Le pays, qui a subi de lourdes pertes économiques l'an dernier en raison de la pandémie, est déterminé à sauver sa saison touristique estivale. Le mois dernier, lorsque certaines restrictions ont été levées, une troisième vague d'infections à coronavirus était en vigueur et les hôpitaux faisaient face à une pression élevée.

Environ 14% des habitants du pays ont été entièrement vaccinés, selon les données du projet Our World in Data de l'Université d'Oxford. Le virus a rendu malade plus de 373 000 personnes en Grèce et plus de 11 300 sont décédées.
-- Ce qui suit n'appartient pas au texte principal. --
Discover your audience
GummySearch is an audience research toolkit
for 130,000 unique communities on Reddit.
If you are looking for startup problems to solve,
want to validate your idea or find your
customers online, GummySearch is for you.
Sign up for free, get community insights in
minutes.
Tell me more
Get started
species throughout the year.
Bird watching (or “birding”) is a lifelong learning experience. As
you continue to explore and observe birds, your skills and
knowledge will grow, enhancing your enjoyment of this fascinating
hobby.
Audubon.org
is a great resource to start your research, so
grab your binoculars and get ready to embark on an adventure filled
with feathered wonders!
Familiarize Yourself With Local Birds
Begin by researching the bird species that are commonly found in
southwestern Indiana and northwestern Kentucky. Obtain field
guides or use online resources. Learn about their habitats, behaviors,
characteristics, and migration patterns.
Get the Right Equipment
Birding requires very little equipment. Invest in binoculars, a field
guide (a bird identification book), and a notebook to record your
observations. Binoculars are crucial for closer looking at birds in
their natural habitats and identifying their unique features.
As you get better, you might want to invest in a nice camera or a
Les agents de santé ont attendu de recevoir le vaccin AstraZeneca à Antananarivo, à Madagascar, la semaine dernière. Le monde est loin d'avoir suffisamment de vaccins.Crédit.. Alexander Joe /, mais les pays riches ont capturé une part écrasante des bénéfices: seulement 0,3% des doses de vaccin administrées dans le monde ont été administrées dans les 29 pays les plus pauvres, où vivent environ 9% de la population mondiale.

Les fabricants de vaccins affirment qu'ils développent de manière agressive leur production. Mais le monde est loin d’en avoir assez.
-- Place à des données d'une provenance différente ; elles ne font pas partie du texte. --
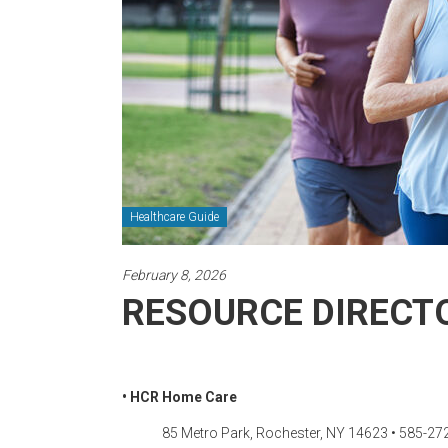
Newspaper
Healthcare Guide
February 8, 2026
RESOURCE DIRECTO
• HCR Home Care
85 Metro Park, Rochester, NY 14623 • 585-27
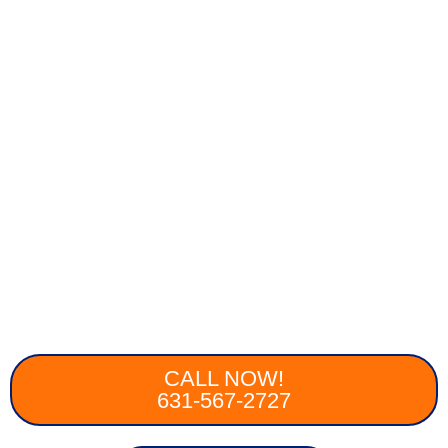
CALL NOW!
631-567-2727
Environ 11 milliards de vaccins sont nécessaires pour vacciner 70% de la population mondiale, le seuil approximatif nécessaire pour l’immunité collective, estiment les chercheurs de l’Université Duke. Jusqu'à présent, seule une fraction de celle-ci a été produite.

De nombreuses matières premières et équipements clés sont rares. Et le besoin mondial pourrait s'avérer bien plus important que prévu, étant donné que le coronavirus présente une cible mouvante : de nouvelles variantes dangereuses pourraient émerger, nécessitant des injections de rappel et des vaccins reformulés, et les pays pourraient juger nécessaire de verrouiller l'approvisionnement pour leur propre population.

Le seul moyen de contourner la concurrence à somme nulle est d'augmenter considérablement l'offre mondiale de vaccins. Sur ce point, presque tout le monde est d'accord.

Mais quel est le moyen le plus rapide d'y parvenir ? Sur cette question, les divisions restent nettes.

Une approche consisterait à forcer les géants de la drogue à relâcher leur emprise sur leurs secrets et à faire appel à de nombreux autres fabricants pour fabriquer des vaccins. Les dirigeants mondiaux pourraient contraindre ou persuader l'industrie de coopérer avec davantage d'entreprises pour fournir des doses supplémentaires à des tarifs abordables pour les pays pauvres.

L'Organisation mondiale du commerce, arbitre de facto dans les différends commerciaux internationaux, est le lieu de négociations sur la manière de procéder. Mais il fonctionne par consensus, et jusqu'à présent, il n'y en a pas.

Ainsi, certains experts et dirigeants européens affirment que la seule solution à court terme est que les pays riches - en particulier les États-Unis - donnent et exportent davantage de leurs stocks.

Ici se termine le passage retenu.